• YOUR TASK: Return an exact copy of the data, starting at its first line and ending at the line that contains "What is the Best Move for the", minus any pictures.

═════ PROVIDED RECORDS

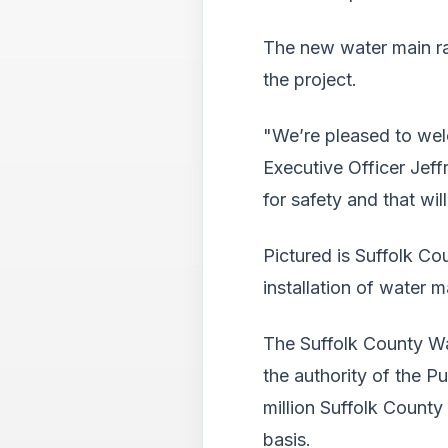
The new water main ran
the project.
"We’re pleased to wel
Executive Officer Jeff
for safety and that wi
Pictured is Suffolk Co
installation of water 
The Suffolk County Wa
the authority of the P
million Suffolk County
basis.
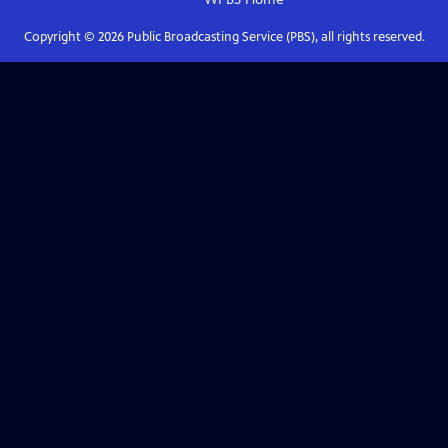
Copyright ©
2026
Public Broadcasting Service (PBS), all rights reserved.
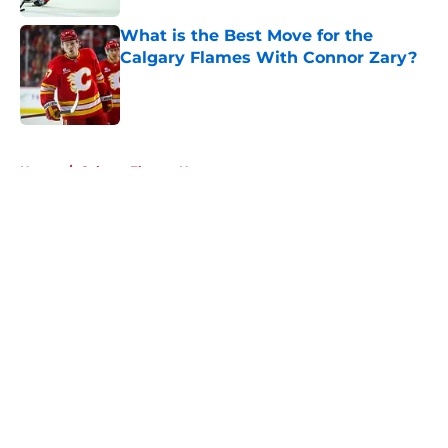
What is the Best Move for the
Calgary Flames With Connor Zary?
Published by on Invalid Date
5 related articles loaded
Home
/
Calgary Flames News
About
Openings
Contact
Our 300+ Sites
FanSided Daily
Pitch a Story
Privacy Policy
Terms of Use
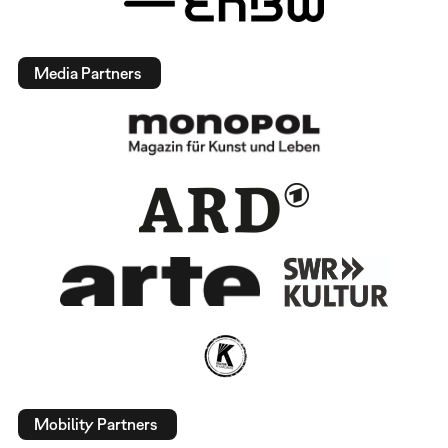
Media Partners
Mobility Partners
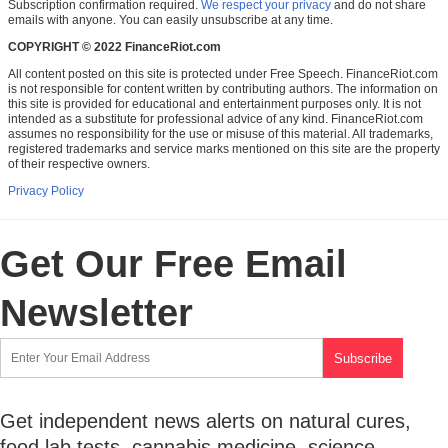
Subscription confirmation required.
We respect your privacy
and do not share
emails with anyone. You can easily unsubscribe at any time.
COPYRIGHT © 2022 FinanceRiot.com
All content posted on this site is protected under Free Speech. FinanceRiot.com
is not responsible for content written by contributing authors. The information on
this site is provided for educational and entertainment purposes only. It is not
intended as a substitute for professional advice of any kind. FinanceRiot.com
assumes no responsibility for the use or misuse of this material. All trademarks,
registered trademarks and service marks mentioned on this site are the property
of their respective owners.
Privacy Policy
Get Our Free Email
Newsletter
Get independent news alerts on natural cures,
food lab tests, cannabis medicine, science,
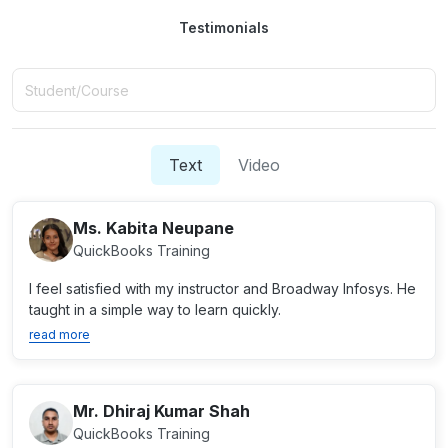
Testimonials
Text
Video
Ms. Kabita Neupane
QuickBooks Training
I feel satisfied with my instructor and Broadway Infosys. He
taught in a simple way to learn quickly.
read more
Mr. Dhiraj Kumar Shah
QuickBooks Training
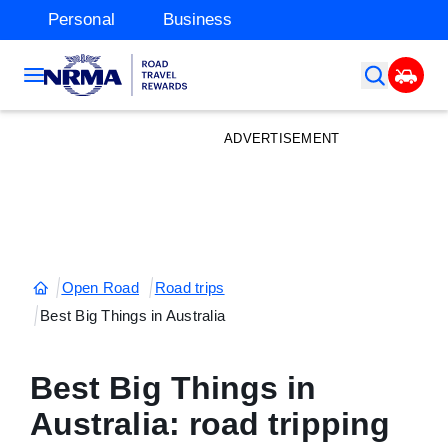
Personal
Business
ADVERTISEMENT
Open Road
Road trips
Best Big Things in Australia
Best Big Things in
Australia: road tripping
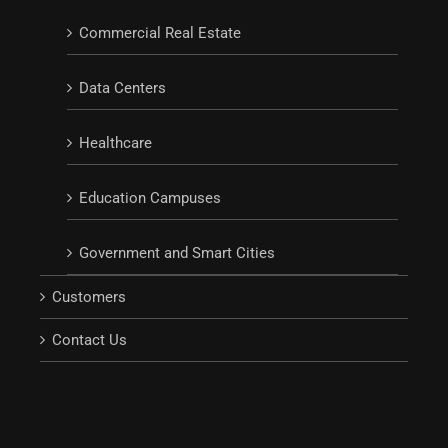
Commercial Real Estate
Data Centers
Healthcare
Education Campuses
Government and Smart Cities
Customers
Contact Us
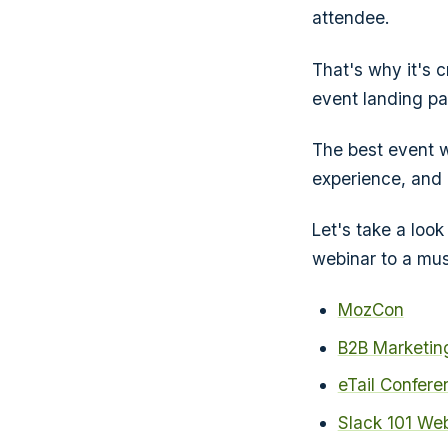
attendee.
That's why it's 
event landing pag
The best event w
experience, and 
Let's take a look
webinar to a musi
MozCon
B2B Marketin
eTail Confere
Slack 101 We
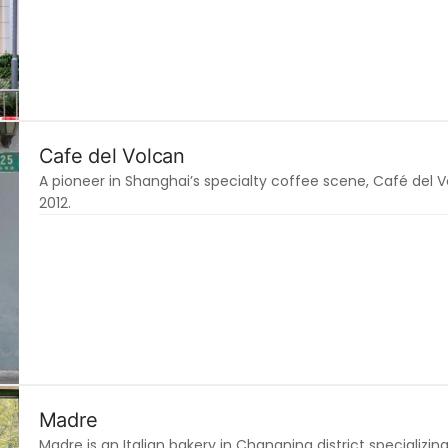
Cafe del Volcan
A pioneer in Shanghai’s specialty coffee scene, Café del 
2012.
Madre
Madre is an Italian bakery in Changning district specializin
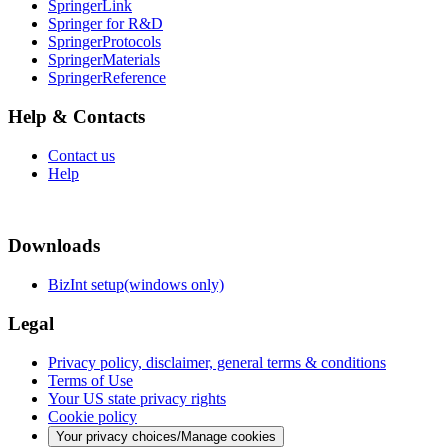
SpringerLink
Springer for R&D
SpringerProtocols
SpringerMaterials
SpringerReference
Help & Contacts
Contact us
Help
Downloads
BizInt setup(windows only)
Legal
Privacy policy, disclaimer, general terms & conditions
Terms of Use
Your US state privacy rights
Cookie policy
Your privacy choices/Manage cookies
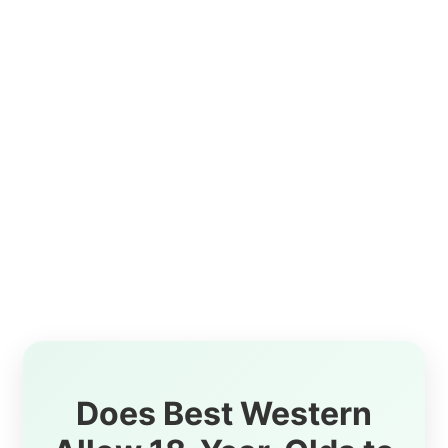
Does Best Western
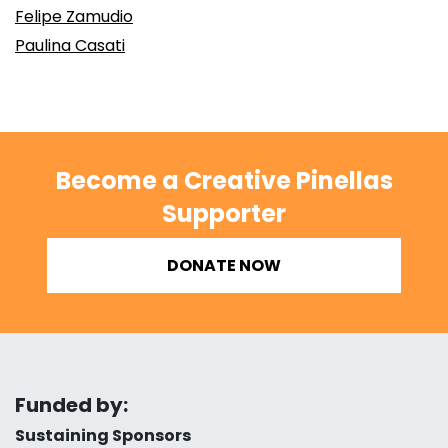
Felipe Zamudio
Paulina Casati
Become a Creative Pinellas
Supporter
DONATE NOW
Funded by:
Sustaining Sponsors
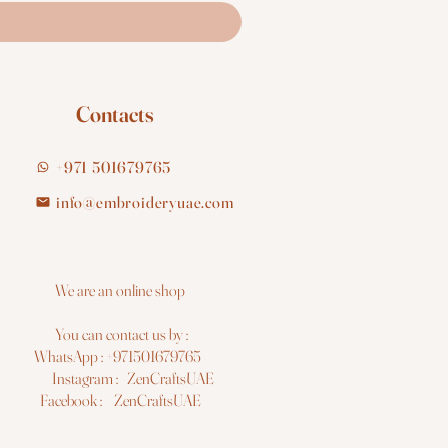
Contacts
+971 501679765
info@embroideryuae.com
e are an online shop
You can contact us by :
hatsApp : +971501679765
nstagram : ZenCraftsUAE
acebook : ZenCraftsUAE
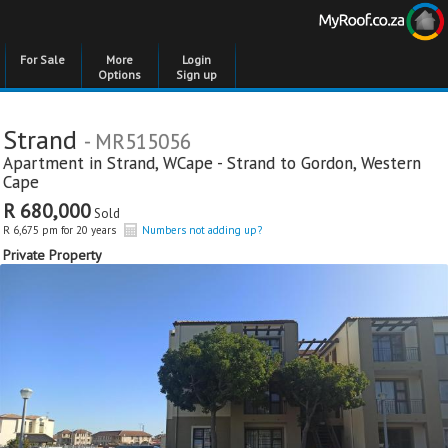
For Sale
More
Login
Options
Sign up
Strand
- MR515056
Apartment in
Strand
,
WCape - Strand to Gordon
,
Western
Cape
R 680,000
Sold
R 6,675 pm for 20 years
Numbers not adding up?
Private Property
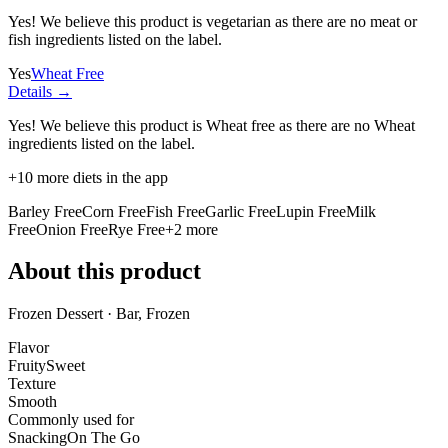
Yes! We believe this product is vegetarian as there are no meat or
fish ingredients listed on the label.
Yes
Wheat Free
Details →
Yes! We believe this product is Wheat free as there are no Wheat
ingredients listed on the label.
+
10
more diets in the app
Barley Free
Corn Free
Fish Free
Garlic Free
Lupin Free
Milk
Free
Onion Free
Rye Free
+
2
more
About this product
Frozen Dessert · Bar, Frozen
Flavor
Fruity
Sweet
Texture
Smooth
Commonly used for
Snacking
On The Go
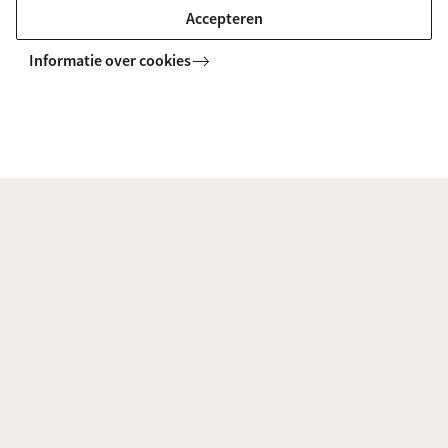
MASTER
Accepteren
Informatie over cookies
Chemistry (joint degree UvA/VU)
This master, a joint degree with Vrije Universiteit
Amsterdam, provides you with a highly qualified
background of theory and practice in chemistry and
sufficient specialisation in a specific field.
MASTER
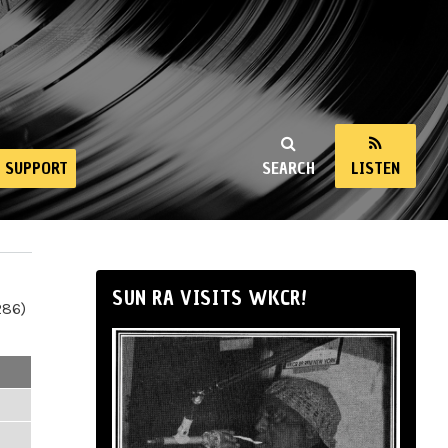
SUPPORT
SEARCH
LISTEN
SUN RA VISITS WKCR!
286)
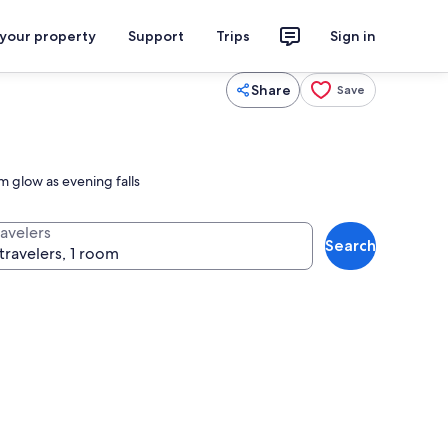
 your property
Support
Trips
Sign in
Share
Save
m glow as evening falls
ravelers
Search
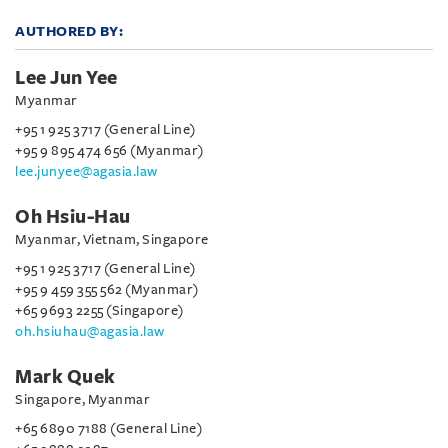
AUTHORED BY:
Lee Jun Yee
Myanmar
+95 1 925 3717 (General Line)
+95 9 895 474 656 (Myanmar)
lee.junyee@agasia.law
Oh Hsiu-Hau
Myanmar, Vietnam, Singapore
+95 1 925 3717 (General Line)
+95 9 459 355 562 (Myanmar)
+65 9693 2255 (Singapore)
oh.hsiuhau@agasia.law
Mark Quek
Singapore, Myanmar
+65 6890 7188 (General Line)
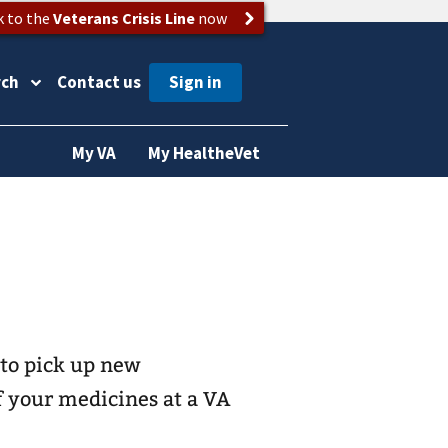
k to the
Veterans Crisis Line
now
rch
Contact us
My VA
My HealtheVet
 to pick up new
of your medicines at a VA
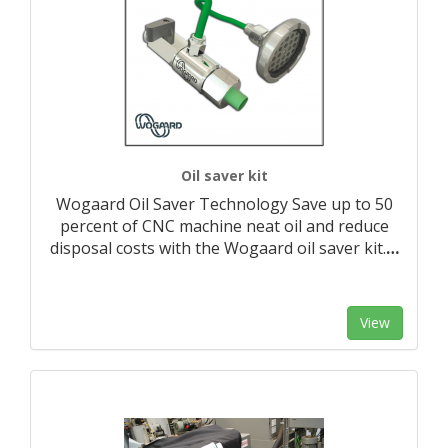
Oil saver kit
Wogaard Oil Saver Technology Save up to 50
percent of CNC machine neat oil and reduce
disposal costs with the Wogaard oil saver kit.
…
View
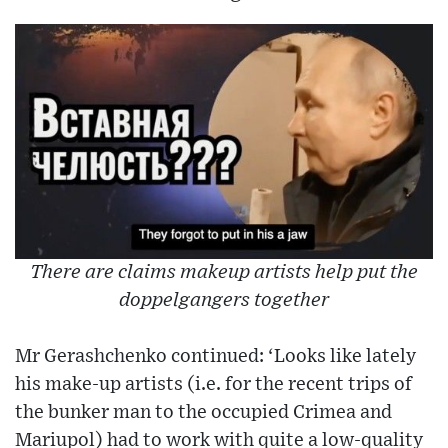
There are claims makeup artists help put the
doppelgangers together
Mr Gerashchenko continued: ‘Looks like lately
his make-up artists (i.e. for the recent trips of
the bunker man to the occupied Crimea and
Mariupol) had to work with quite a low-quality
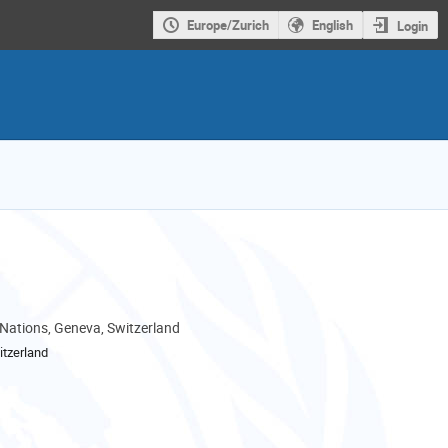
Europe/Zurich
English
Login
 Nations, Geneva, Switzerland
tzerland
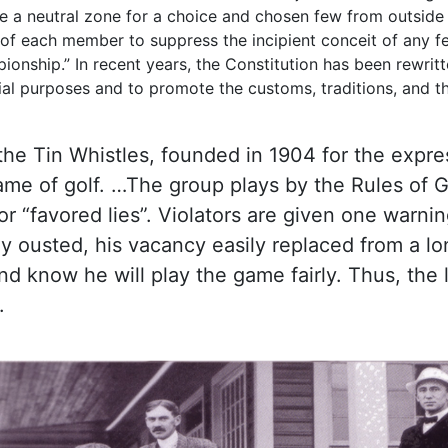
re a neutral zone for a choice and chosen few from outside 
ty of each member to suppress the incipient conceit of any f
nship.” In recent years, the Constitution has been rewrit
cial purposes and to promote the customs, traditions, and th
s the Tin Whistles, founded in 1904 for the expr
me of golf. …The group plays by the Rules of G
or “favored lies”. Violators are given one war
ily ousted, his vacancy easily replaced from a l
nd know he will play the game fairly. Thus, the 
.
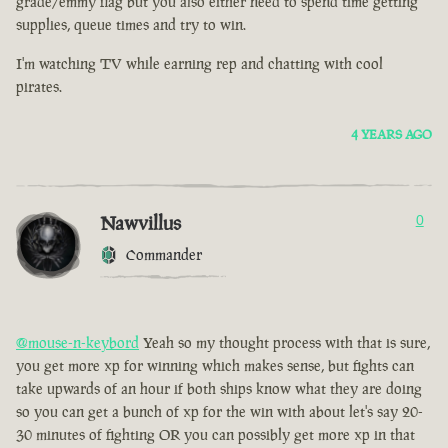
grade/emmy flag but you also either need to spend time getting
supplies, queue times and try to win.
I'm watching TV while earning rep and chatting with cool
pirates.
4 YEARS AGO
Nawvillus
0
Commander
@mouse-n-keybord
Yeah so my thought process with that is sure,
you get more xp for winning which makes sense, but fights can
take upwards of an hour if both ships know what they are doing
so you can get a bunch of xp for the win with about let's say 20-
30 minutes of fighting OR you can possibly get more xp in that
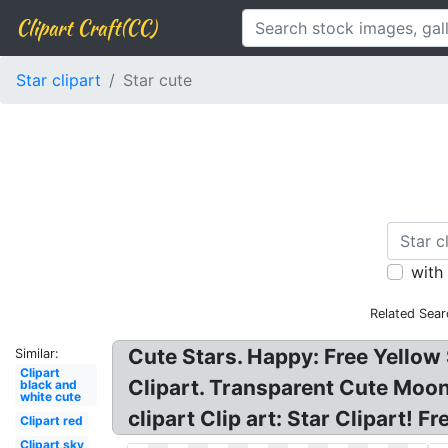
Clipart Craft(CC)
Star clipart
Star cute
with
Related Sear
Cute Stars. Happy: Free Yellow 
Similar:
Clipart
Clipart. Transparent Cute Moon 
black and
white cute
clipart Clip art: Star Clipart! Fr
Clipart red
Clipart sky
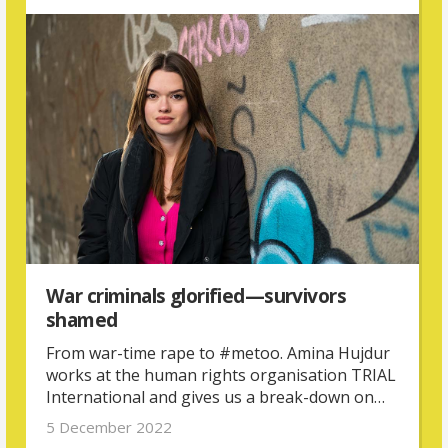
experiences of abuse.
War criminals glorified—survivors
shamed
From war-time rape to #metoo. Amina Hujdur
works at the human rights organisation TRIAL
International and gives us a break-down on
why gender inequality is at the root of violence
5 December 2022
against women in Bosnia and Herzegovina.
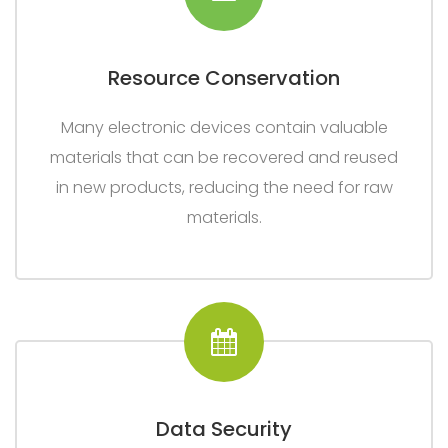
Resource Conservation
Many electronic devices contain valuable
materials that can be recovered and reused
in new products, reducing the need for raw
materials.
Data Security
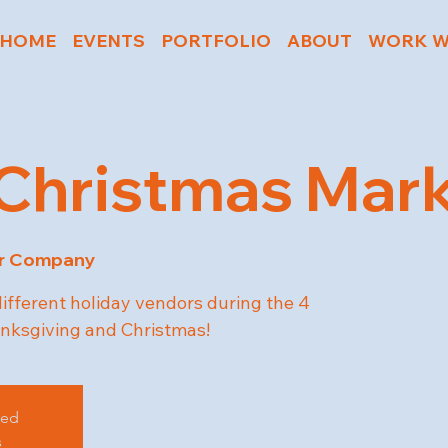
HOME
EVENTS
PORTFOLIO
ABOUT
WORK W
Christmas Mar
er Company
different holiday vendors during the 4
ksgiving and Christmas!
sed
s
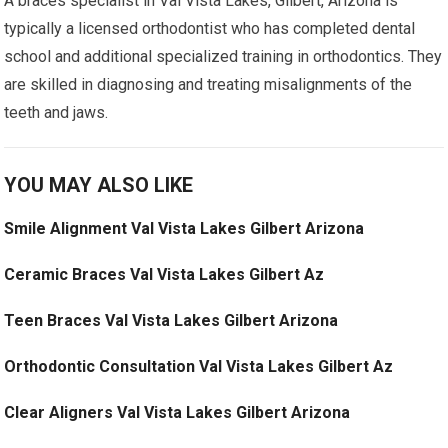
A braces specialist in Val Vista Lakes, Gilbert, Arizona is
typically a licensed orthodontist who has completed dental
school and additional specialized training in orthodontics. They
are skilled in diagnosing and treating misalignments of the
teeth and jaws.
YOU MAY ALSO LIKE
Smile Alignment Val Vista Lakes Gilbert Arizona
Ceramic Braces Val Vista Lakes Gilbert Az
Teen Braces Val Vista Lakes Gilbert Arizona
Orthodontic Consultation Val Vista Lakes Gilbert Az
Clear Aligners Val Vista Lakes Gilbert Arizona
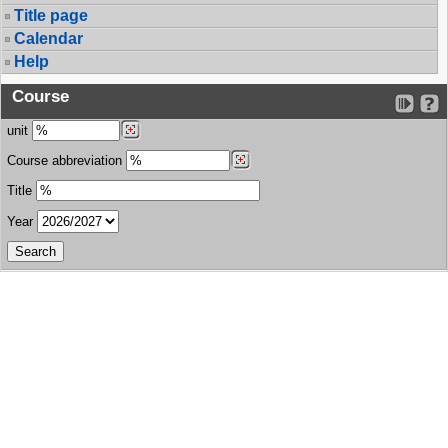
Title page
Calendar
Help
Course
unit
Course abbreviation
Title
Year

══════════

• ANSWER SPACE:
The new water main ran
the project.
"We’re pleased to wel
Executive Officer Jeff
for safety and that wi
Pictured is Suffolk Co
installation of water 
The Suffolk County Wa
the authority of the P
million Suffolk County
basis.
Copyright ©
2026
Public Broadcasting Service (PBS), all rights reserved.
What is the Best Move for the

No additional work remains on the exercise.